Over the first half of the year, per kilogramme prices were typically three per cent lower than in 2014, but were as much as six per cent lower during May. They rebounded strongly through June and July to be typically six per cent higher than last year.
“This market volatility can be attributed to a number of factors,” said Stuart Ashworth, QMS Head of Economics Services.
“Certainly for the first half of the year the UK market was well supplied with beef,” commented Mr Ashworth. “In early 2015 both the number of cattle reaching abattoirs and their carcase weights were higher than 12 months earlier.
“Despite carcase weights remaining high, by spring the quantity of beef available from UK abattoirs fell below year-earlier levels and was much lower during June,” added Mr Ashworth. “Tonnages increased substantially during July and remained higher during August.”
When adjusted for trade, UK supplies of beef were higher during January and February, lower from March to June and then higher again in July. Meanwhile Kantar market research data shows consumer demand for beef has remained similar to last year throughout 2015.
According to Mr Ashworth, the general trend in farmgate price does reflect the movements in the basic supply and demand equation - sliding in a well-supplied market and rising in an undersupplied market.
“The short-term management of stocks of beef in cold stores, however, will limit the speed of price movement,” observed Mr Ashworth.
“So, although new supplies fell below last year’s levels in the spring, short term supplies were influenced by the rundown of cold store stocks and producer prices continued to slide.
“By mid-May the much lower new supplies and lower volumes in cold store helped to chase producer prices higher.”
Equally, he said, during July new supplies, adjusted for trade, were higher than a year earlier and farm gate price started to fall back.
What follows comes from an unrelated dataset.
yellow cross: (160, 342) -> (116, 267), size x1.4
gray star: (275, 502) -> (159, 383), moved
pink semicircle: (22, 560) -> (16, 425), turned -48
Also acting as a coolant on prices has been a decline in the values of fat and hides sold by abattoirs.
Nevertheless, according to Mr Ashworth, the rise in farmgate prices through August and September suggests that the supply and demand balance has become more equal.
“Indications of slaughter volumes during August and September suggest fewer prime animals reaching the market although cull cow numbers remain ahead of last year,” observed Mr Ashworth.
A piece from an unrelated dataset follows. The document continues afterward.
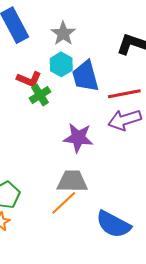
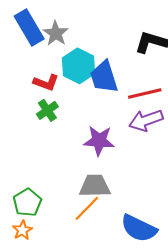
gray star: (63, 33) -> (56, 33), moved
cyan hexagon: (61, 64) -> (79, 66), size x1.4
green cross: (40, 95) -> (47, 110), moved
Historic retail sales data points towards a general increase in purchases of beef through the autumn followed by firm demand through to the spring of the year.
“The weakening of Sterling in recent weeks makes imported beef less competitive and enhances export competiveness,” said Mr Ashworth.
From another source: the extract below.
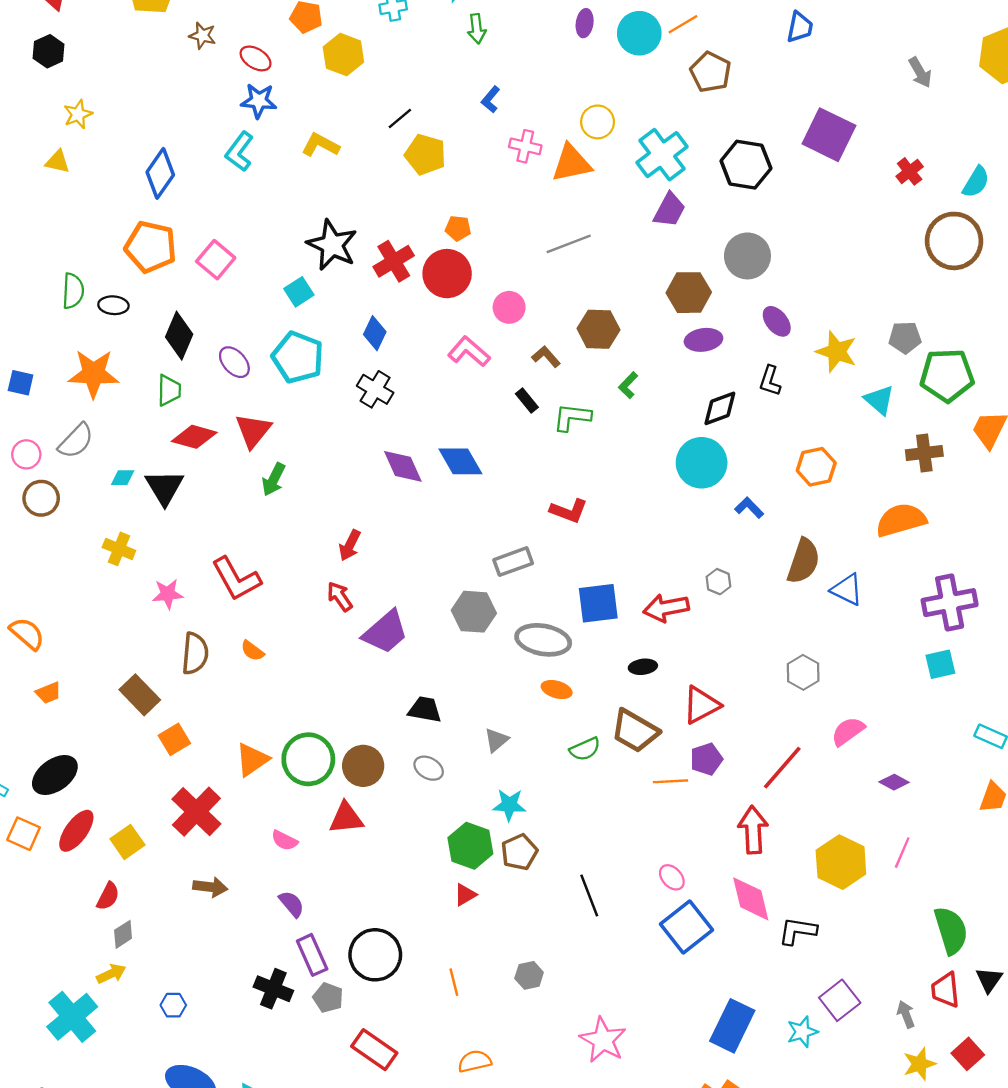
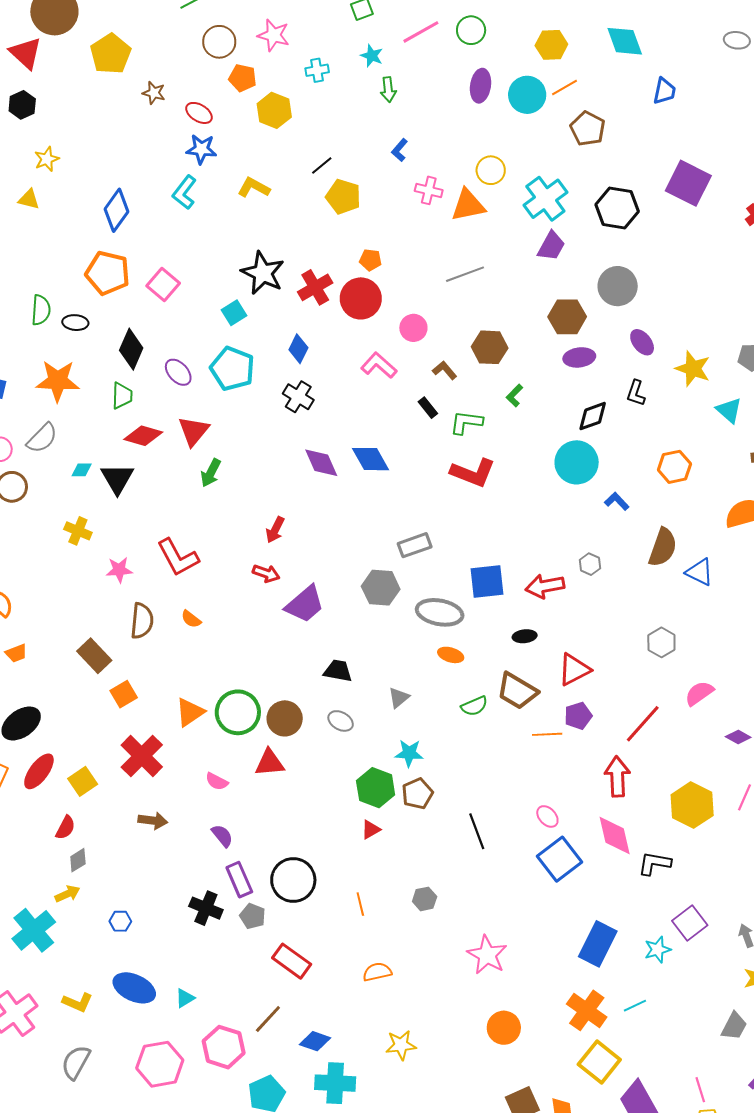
purple ellipse: (585, 23) -> (481, 86), size x1.4
red L-shape: (569, 511) -> (473, 473), moved, size x1.4
red arrow: (340, 596) -> (266, 573), turned 144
“Our main overseas supplier, Ireland, is expected to see slaughter supplies tighten through the autumn - their June census data shows a decline of around 10% in the number of cattle over two years old and a three per cent decline in the one to two years old age group. English census data shows a similar pattern.”
“It is not until the under one year age group that both Ireland and England show increases in stock numbers,” commented Mr Ashworth.
“Therefore, the short term prospects for the beef producer remains one of firm prices.”